The voyage that failed
at everything except
coming home

In August 1914, twenty‑eight men sailed from Plymouth to make the first overland crossing of Antarctica. They never set foot on the continent. They lost their ship, drifted on pack ice for nearly six months, sailed eight hundred miles in an open boat, and crossed an unmapped island on foot. Every one of them came back alive.

Imperial Trans‑Antarctic Expedition Chronicle 12 min read

The story of the Endurance is usually told as a triumph. It is more interesting as a failure. Ernest Shackleton's third Antarctic expedition set out to do something that had never been done — cross the continent on foot, from the Weddell Sea to the Ross Sea, via the Pole — and abandoned that goal before its ship had even reached its intended landfall. What followed is one of the most documented survival sequences in the history of exploration, and it happened because every part of the original plan had already collapsed.

By the summer of 1914, Shackleton was forty years old and had already turned back from the South Pole once. Roald Amundsen had reached it in 1911. Robert Falcon Scott had died on the return from his own attempt the following year. What remained, in Shackleton's reading, was the continent itself. He named the project the Imperial Trans‑Antarctic Expedition and assembled two ships, two crews, and a route that would have stretched roughly 1,800 miles across territory no person had ever seen.

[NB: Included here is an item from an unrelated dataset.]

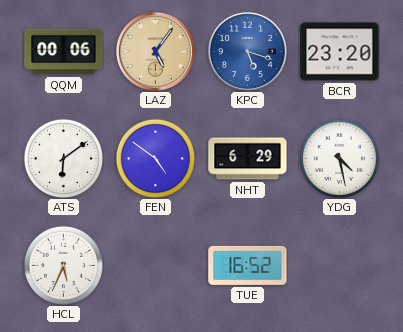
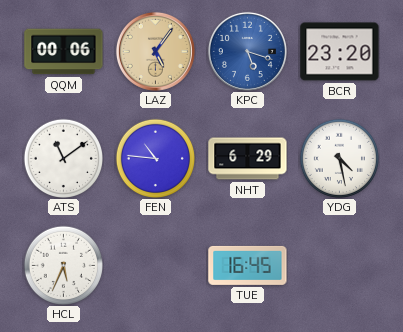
ATS: 6:09 -> 11:09
FEN: 4:51 -> 10:46
TUE: 16:52 -> 16:45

The ship he chose for the Weddell Sea party had been laid down in Norway as a luxury Arctic tourist vessel. Built at the Framnæs shipyard in Sandefjord under the master shipwright Christian Jacobsen, designed by Ole Aanderud Larsen, she had been launched in December 1912 as Polaris — three masts, barquentine rig, a 350‑horsepower coal‑fired steam engine, and a hull of oak, Norwegian fir and greenheart engineered for ice. Her commissioners went bankrupt before she earned her keep. Shackleton bought her in January 1914 for £14,000 and renamed her after his family motto, Fortitudine vincimus — by endurance we conquer. The motto was about to be tested with a literalness no one in Plymouth could have anticipated.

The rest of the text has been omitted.